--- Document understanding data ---
================================
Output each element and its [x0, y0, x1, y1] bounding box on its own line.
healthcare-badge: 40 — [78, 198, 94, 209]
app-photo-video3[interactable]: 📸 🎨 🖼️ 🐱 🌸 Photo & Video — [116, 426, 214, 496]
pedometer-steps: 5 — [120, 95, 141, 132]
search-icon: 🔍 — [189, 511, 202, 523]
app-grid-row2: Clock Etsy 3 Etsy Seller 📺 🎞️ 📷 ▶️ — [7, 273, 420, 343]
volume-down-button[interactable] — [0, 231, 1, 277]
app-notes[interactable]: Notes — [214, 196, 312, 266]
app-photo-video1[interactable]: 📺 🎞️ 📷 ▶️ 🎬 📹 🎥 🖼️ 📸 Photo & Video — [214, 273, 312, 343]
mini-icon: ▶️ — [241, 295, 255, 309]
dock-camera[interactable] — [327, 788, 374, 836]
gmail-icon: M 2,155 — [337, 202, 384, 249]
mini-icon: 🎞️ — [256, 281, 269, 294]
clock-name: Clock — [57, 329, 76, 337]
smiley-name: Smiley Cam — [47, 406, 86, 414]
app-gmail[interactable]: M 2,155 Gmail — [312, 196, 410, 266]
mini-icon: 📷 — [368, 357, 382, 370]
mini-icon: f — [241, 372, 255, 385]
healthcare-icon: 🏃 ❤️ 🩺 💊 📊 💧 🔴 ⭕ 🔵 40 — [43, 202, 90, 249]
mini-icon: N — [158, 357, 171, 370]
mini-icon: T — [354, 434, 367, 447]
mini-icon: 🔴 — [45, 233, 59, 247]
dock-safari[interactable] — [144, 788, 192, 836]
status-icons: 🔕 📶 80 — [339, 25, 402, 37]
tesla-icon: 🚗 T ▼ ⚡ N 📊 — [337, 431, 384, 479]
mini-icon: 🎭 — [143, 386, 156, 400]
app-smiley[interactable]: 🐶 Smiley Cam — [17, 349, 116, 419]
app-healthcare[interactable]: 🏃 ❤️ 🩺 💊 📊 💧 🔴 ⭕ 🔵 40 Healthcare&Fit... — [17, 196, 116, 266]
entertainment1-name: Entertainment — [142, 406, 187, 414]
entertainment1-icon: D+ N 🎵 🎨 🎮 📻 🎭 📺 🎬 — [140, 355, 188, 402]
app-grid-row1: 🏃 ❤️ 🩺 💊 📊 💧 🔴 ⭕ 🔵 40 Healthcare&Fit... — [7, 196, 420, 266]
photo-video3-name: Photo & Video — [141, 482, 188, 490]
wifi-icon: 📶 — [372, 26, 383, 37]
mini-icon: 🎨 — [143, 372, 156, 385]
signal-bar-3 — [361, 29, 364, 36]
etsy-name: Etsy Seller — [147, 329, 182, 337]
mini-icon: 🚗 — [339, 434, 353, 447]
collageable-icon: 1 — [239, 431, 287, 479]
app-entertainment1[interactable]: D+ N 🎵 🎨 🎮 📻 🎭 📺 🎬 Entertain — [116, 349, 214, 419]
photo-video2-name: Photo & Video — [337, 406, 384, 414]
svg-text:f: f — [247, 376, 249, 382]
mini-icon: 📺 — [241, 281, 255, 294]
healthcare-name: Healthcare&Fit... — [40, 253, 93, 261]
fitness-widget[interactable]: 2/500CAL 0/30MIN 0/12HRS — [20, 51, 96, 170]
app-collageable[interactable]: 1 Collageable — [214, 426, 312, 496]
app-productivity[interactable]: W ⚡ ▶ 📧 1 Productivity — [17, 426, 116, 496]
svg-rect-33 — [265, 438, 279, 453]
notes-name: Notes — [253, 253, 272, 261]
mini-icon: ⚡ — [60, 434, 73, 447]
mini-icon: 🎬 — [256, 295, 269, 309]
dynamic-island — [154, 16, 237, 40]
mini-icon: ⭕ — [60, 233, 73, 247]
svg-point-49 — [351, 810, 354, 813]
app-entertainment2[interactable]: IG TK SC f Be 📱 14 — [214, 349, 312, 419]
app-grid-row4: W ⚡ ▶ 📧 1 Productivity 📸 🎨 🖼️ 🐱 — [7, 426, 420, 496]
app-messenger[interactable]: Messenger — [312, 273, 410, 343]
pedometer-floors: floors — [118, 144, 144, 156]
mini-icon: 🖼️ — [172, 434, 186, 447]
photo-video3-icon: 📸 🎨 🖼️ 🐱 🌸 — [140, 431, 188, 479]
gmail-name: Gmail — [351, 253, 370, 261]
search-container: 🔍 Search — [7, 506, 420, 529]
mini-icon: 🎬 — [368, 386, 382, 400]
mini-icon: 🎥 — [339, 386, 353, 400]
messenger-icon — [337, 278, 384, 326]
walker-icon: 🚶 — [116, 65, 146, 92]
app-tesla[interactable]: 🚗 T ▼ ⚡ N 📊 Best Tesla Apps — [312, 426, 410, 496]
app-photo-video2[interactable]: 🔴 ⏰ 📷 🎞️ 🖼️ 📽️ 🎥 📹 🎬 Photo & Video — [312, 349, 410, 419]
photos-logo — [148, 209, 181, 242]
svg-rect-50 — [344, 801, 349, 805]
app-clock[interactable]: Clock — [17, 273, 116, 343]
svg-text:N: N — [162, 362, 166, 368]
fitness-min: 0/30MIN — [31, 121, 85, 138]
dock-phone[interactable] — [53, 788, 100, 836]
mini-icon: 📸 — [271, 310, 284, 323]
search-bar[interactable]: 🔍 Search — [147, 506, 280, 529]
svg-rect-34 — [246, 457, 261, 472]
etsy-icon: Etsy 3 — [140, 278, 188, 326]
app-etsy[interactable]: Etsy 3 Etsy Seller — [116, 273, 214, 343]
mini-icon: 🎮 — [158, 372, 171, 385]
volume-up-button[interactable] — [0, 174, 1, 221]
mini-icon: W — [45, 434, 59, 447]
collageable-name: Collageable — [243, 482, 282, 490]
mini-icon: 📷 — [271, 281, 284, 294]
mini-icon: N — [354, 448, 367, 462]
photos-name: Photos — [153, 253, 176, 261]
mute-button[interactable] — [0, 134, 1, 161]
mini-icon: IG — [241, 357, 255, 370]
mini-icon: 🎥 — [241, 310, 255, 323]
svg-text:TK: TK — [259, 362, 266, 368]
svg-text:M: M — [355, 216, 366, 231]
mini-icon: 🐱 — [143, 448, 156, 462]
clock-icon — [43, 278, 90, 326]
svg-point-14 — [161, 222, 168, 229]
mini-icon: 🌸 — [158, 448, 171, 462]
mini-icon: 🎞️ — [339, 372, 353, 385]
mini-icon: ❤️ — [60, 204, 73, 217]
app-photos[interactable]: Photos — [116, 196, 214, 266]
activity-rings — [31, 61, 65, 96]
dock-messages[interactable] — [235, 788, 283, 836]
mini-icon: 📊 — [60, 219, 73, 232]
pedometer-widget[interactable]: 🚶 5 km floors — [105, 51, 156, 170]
================================
--- WHAT THE EXERCISE ASKS ---
Each line above that holds the string "point" should be copied and shown.

--- EXERCISE ANSWER ---
svg-point-49 — [351, 810, 354, 813]
svg-point-14 — [161, 222, 168, 229]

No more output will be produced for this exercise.